* _What this task involves_
Sort through the material below and copy each line with "pour".

* _The data_
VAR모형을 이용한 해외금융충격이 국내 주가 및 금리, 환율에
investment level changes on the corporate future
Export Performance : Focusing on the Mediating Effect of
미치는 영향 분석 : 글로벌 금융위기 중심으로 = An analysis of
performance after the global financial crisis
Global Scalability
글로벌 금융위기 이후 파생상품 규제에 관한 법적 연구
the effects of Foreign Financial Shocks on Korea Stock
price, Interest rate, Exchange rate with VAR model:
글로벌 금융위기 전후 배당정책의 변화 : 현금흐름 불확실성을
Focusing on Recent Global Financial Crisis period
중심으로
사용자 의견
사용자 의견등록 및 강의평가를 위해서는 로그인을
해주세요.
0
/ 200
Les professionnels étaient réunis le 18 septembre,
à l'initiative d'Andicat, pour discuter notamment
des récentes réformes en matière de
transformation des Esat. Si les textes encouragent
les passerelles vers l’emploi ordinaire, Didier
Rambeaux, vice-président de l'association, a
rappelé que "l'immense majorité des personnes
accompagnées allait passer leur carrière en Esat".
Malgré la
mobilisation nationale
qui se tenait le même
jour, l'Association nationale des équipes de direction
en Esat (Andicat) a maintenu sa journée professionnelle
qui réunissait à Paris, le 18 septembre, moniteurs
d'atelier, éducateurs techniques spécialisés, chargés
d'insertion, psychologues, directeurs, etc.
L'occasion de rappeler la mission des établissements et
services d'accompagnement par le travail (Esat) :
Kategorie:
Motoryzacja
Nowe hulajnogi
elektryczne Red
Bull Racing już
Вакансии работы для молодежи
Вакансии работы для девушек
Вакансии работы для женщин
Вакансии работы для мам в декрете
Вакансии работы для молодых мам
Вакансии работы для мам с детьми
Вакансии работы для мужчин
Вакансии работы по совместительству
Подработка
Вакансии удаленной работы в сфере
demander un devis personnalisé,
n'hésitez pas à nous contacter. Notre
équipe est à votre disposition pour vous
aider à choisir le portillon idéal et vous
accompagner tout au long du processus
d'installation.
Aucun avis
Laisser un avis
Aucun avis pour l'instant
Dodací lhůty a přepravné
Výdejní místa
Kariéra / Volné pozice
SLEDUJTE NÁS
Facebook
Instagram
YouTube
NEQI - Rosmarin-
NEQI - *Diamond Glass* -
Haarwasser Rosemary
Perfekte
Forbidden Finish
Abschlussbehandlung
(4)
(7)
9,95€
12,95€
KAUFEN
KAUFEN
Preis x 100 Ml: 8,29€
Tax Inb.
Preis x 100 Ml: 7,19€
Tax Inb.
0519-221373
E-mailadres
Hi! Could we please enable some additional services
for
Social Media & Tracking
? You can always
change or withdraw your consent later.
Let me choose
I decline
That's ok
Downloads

* _The completed task_
à l'initiative d'Andicat, pour discuter notamment
équipe est à votre disposition pour vous
Aucun avis pour l'instant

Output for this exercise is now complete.